*Work instruction*
Leaving out the pictures, return each line of the entries from the first through the line with "اولیانوف: خروج از", and only those lines.

Transcribed page contents:
-----

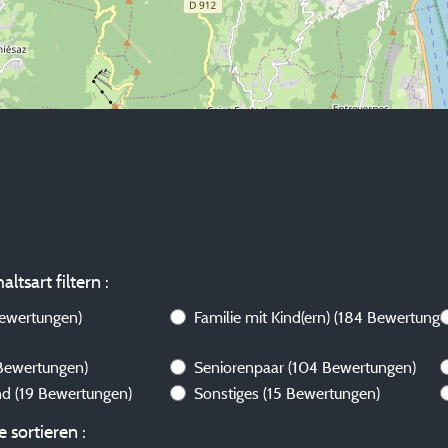
ltsart filtern :
ewertungen)
Familie mit Kind(ern)
(184 Bewertunge
Bewertungen)
Seniorenpaar
(104 Bewertungen)
end
(19 Bewertungen)
Sonstiges
(15 Bewertungen)
 sortieren :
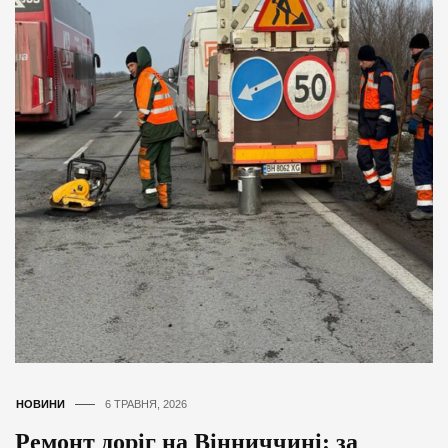
НОВИНИ
6 ТРАВНЯ, 2026
Ремонт доріг на Вінниччині: за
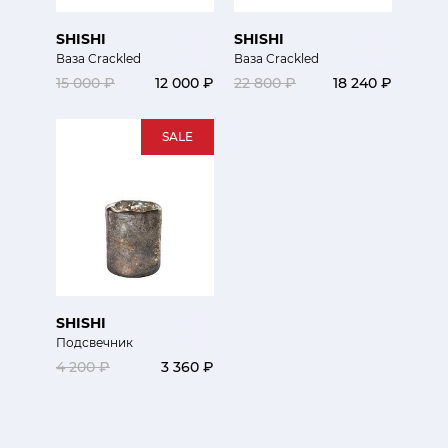
SHISHI
SHISHI
Ваза Crackled
Ваза Crackled
15 000 ₽
12 000 ₽
22 800 ₽
18 240 ₽
SALE
SHISHI
Подсвечник
4 200 ₽
3 360 ₽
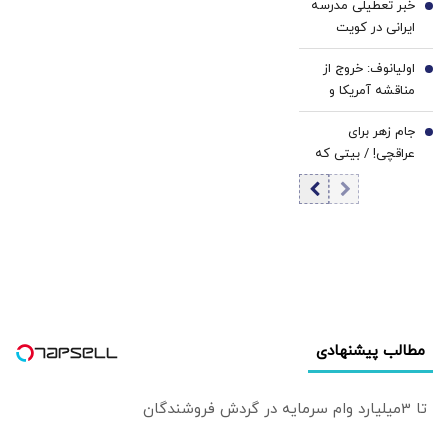
خبر تعطیلی مدرسه
تصویب کنوانسیون
5
ایرانی در کویت
دریای خزر را
صحت دارد؟/ مقام
نمی‌دهد/ صیانت از
اولیانوف: خروج از
مسئول: سابقه این
6
حقوق و منافع ملی
مناقشه آمریکا و
مدارس به قبل از
ایران در دریای خزر
ایران، تنها از مسیر
انقلاب برمی‌گردد
خط قرمز مجلس
جام زهر برای
دیپلماسی ممکن
7
است
عراقچی! / بیتی که
است
پزشکیان در نشست
خبری خواند
مطالب پیشنهادی
تا 3میلیارد وام سرمایه در گردش فروشندگان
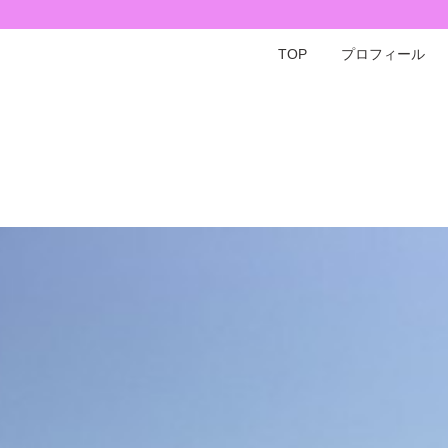
TOP
プロフィール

-----

*Solution*
ltsart filtern :
ewertungen)
Familie mit Kind(ern)
(184 Bewertunge
Bewertungen)
Seniorenpaar
(104 Bewertungen)
end
(19 Bewertungen)
Sonstiges
(15 Bewertungen)
 sortieren :
НОВИНИ
6 ТРАВНЯ, 2026
Ремонт доріг на Вінниччині: за
SHISHI
SHISHI
Ваза Crackled
Ваза Crackled
15 000 ₽
12 000 ₽
22 800 ₽
18 240 ₽
SALE
SHISHI
Подсвечник
4 200 ₽
3 360 ₽
خبر تعطیلی مدرسه
تصویب کنوانسیون
5
ایرانی در کویت
دریای خزر را
صحت دارد؟/ مقام
نمی‌دهد/ صیانت از
اولیانوف: خروج از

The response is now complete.